**AIM OF THE EXERCISE:** Copy each line from the records below in which the word "Personaliseren" is found.

Page-level text extractions

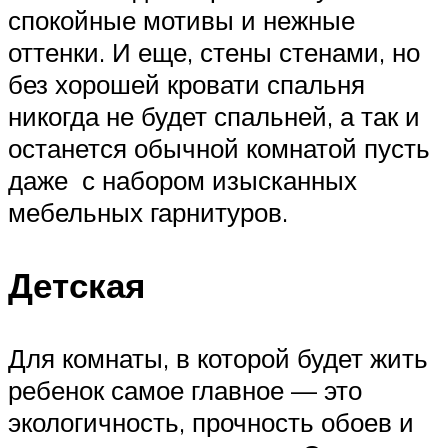
спокойные мотивы и нежные
оттенки. И еще, стены стенами, но
без хорошей кровати спальня
никогда не будет спальней, а так и
останется обычной комнатой пусть
даже с набором изысканных
мебельных гарнитуров.
Детская
Для комнаты, в которой будет жить
ребенок самое главное — это
экологичность, прочность обоев и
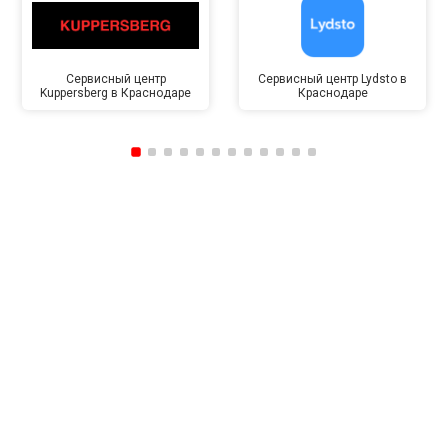
Сервисный центр
Сервисный центр Lydsto в
Kuppersberg в Краснодаре
Краснодаре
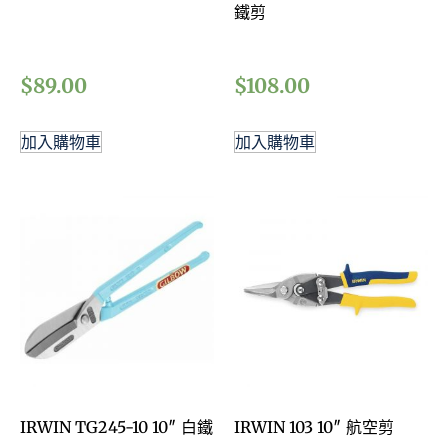
鐵剪
$
89.00
$
108.00
加入購物車
加入購物車
IRWIN TG245-10 10″ 白鐵
IRWIN 103 10″ 航空剪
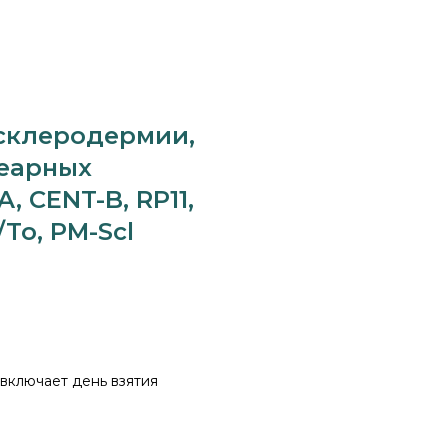
 склеродермии,
леарных
A, CENT-B, RP11,
/To, PM-Scl
 включает день взятия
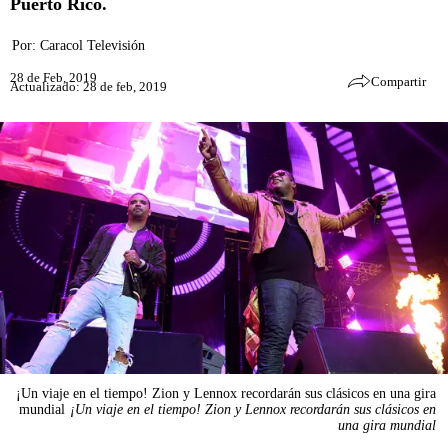
Puerto Rico.
Por:
Caracol Televisión
28 de Feb, 2019
Compartir
Actualizado: 28 de feb, 2019
¡Un viaje en el tiempo! Zion y Lennox recordarán sus clásicos en una gira
mundial
¡Un viaje en el tiempo! Zion y Lennox recordarán sus clásicos en
una gira mundial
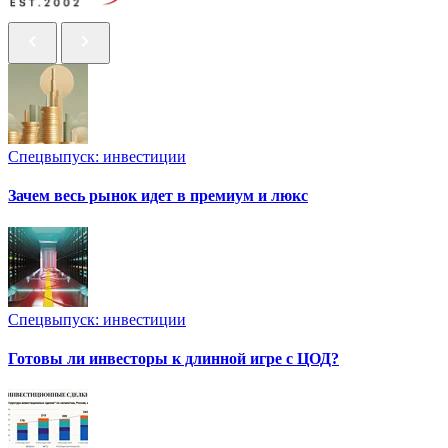
Спецвыпуск: инвестиции
Зачем весь рынок идет в премиум и люкс
Спецвыпуск: инвестиции
Готовы ли инвесторы к длинной игре с ЦОД?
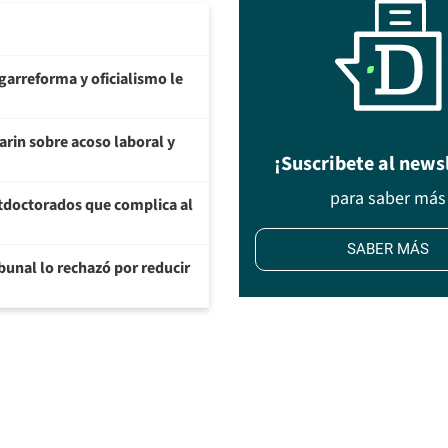
garreforma y oficialismo le
arin sobre acoso laboral y
¡Suscribete al news
para saber más
tdoctorados que complica al
SABER MÁS
ibunal lo rechazó por reducir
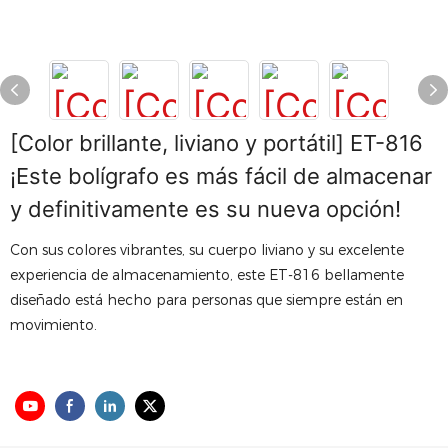
[Color brillante, liviano y portátil] ET-816
¡Este bolígrafo es más fácil de almacenar
y definitivamente es su nueva opción!
Con sus colores vibrantes, su cuerpo liviano y su excelente
experiencia de almacenamiento, este ET-816 bellamente
diseñado está hecho para personas que siempre están en
movimiento.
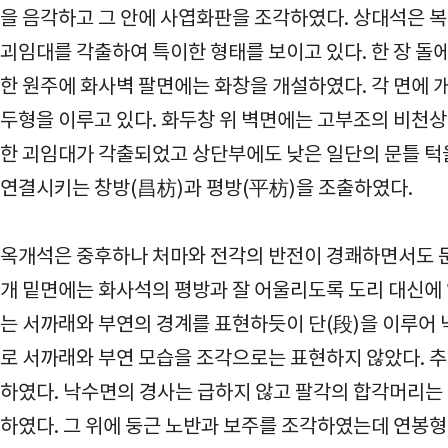
을 음각하고 그 안에 사엽화판을 조각하였다. 상대석은
괴임대를 각출하여 특이한 형태를 보이고 있다. 한 장 돌
한 원주에 화사벽 팔면에는 화창을 개설하였다. 각 면에 
두형을 이루고 있다. 화두창 위 벽면에는 고부조의 비천
한 괴임대가 각출되었고 상단부에도 낮은 일단의 문틀 턱
연결시키는 창방(昌枋)과 평방(平枋)을 조출하였다.
옥개석은 중후하나 처마와 전각의 반전이 경쾌하면서도 둔
개 밑면에는 화사석의 평방과 잘 어울리도록 도리 대신에
는 서까래와 부연의 경계를 표현하듯이 단(段)을 이루어 
로 서까래와 부연 모습을 조각으로는 표현하지 않았다. 
하였다. 낙수면의 경사는 급하지 않고 팔각의 합각머리는
하였다. 그 위에 둥근 노반과 보주를 조각하였는데 연봉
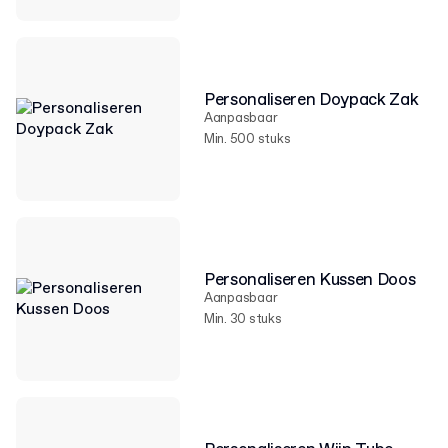
Personaliseren Doypack Zak
Aanpasbaar
Min. 500 stuks
Personaliseren Kussen Doos
Aanpasbaar
Min. 30 stuks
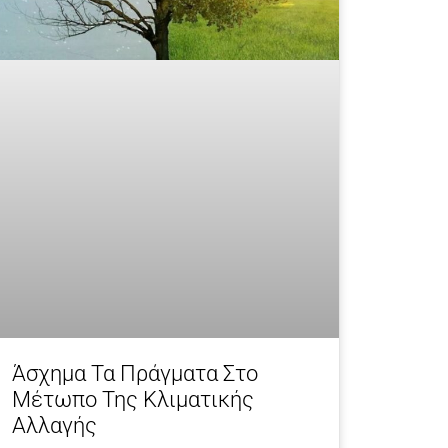
Άσχημα Τα Πράγματα Στο
Μέτωπο Της Κλιματικής
Αλλαγής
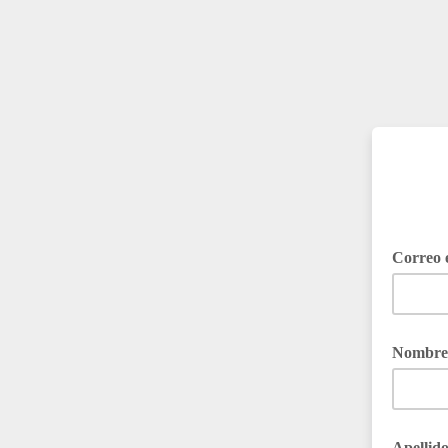
Correo 
Nombre
Apellid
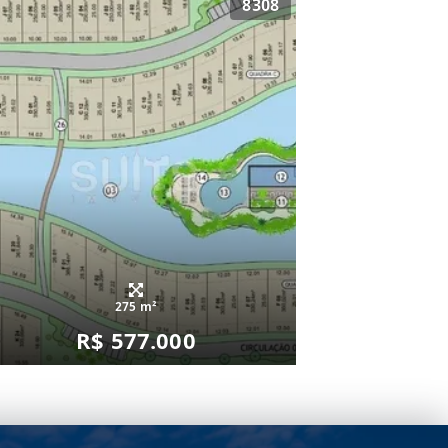
8308
275 m²
R$ 577.000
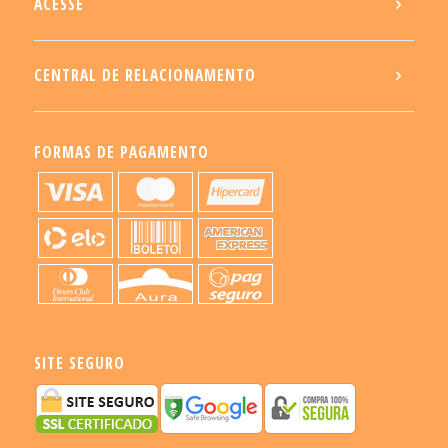
ACESSE
CENTRAL DE RELACIONAMENTO
FORMAS DE PAGAMENTO
SITE SEGURO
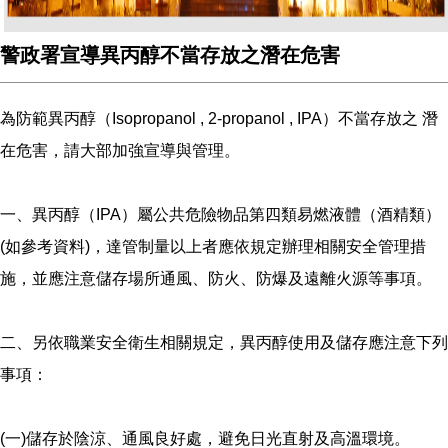
警政署宣導異丙醇不當存放之潛在危害
為防範異丙醇（Isopropanol , 2-propanol , IPA）不當存放之 潛
在危害，請大部加強宣導與管理。
一、異丙醇（IPA）屬公共危險物品第四類易燃液體（酒精類）
(如參考資料)，達管制量以上者應依規定辦理相關安全管理措
施，並應注意儲存場所通風、防火、防爆及遠離火源等事項。
二、另依職業安全衛生相關規定，異丙醇使用及儲存應注意下列
事項：
(一)儲存於陰涼、通風良好處，避免日光直射及高溫環境。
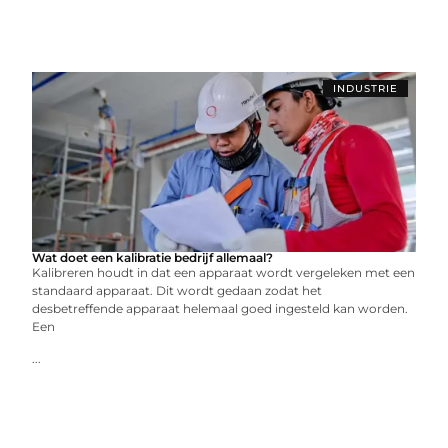
INDUSTRIE
Wat doet een kalibratie bedrijf allemaal?
Kalibreren houdt in dat een apparaat wordt vergeleken met een
standaard apparaat. Dit wordt gedaan zodat het
desbetreffende apparaat helemaal goed ingesteld kan worden.
Een
...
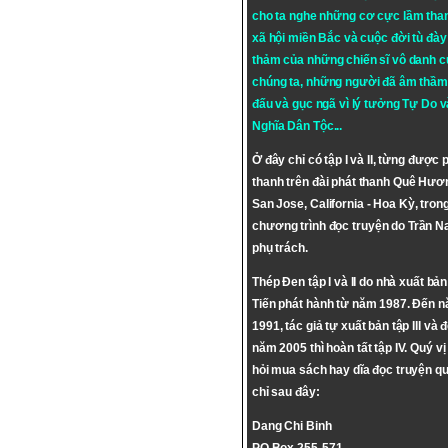
cho ta nghe những cơ cực lầm tha
xã hội miền Bắc và cuộc đời tù đày 
thảm của những chiến sĩ vô danh c
chúng ta, những người đã âm thầm
đấu và gục ngã vì lý tưởng
Tự Do
v
Nghĩa Dân Tộc
...
Ở đây chỉ có tập I và II, từng được 
thanh trên đài phát thanh Quê Hươ
San Jose, California - Hoa Kỳ, tron
chương trình đọc truyện do Trần 
phụ trách.
Thép Đen tập I và II do nhà xuất bả
Tiến phát hành từ năm 1987. Đến 
1991, tác giả tự xuất bản tập III và 
năm 2005 thì hoàn tất tập IV. Quý vị
hỏi mua sách hay dĩa đọc truyện qu
chỉ sau đây:
Dang Chi Binh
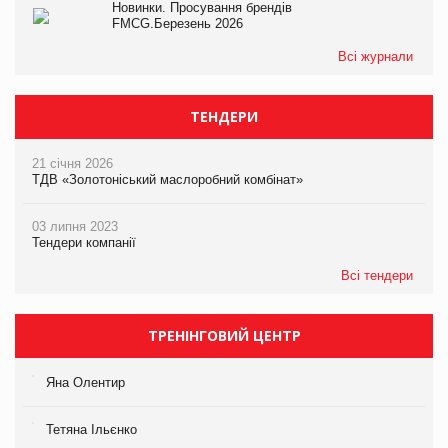
Новинки. Просування брендів
FMCG.Березень 2026
Всі журнали
ТЕНДЕРИ
21 січня 2026
ТДВ «Золотоніський маслоробний комбінат»
03 липня 2023
Тендери компанії
Всі тендери
ТРЕНІНГОВИЙ ЦЕНТР
Яна Олентир
Тетяна Ільєнко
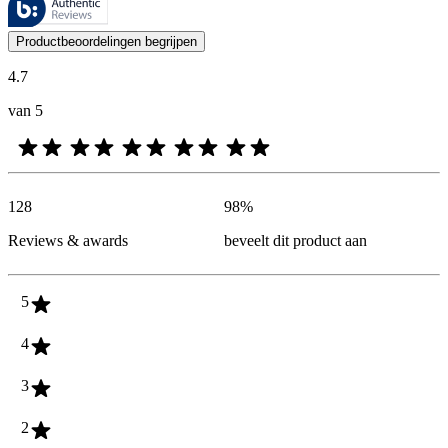
De mening van onze klanten is nuttig voor iedereen, of het nu een re
Productbeoordelingen begrijpen
4.7
van 5
128
98
%
Reviews & awards
beveelt dit product aan
5
4
3
2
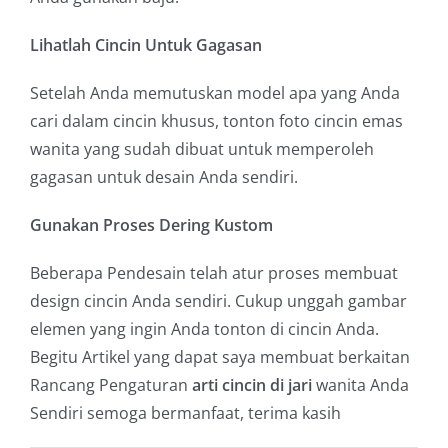
Lihatlah Cincin Untuk Gagasan
Setelah Anda memutuskan model apa yang Anda
cari dalam cincin khusus, tonton foto cincin emas
wanita yang sudah dibuat untuk memperoleh
gagasan untuk desain Anda sendiri.
Gunakan Proses Dering Kustom
Beberapa Pendesain telah atur proses membuat
design cincin Anda sendiri. Cukup unggah gambar
elemen yang ingin Anda tonton di cincin Anda.
Begitu Artikel yang dapat saya membuat berkaitan
Rancang Pengaturan
arti cincin di jari
wanita Anda
Sendiri semoga bermanfaat, terima kasih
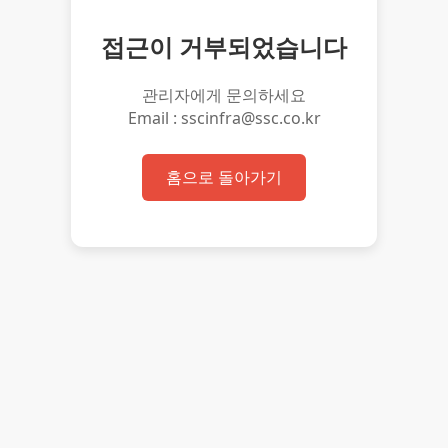
접근이 거부되었습니다
관리자에게 문의하세요
Email : sscinfra@ssc.co.kr
홈으로 돌아가기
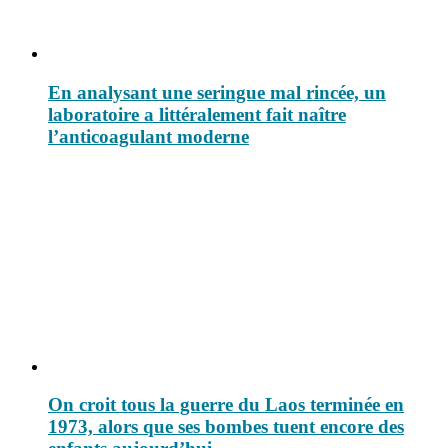
En analysant une seringue mal rincée, un
laboratoire a littéralement fait naître
l’anticoagulant moderne
On croit tous la guerre du Laos terminée en
1973, alors que ses bombes tuent encore des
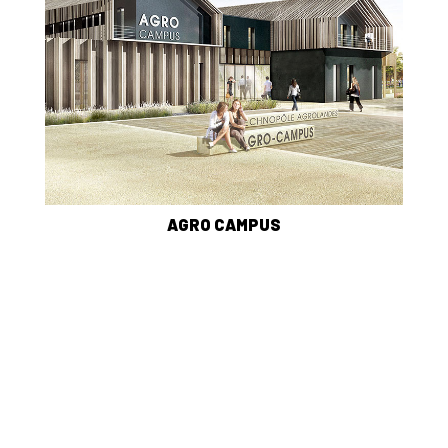
AGRO CAMPUS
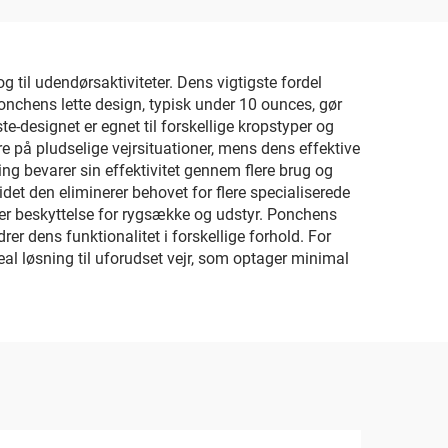
 til udendørsaktiviteter. Dens vigtigste fordel
onchens lette design, typisk under 10 ounces, gør
te-designet er egnet til forskellige kropstyper og
re på pludselige vejrsituationer, mens dens effektive
 bevarer sin effektivitet gennem flere brug og
et den eliminerer behovet for flere specialiserede
ller beskyttelse for rygsække og udstyr. Ponchens
r dens funktionalitet i forskellige forhold. For
al løsning til uforudset vejr, som optager minimal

**EXPECTED OUTPUT:**
Personaliseren Doypack Zak
Personaliseren Kussen Doos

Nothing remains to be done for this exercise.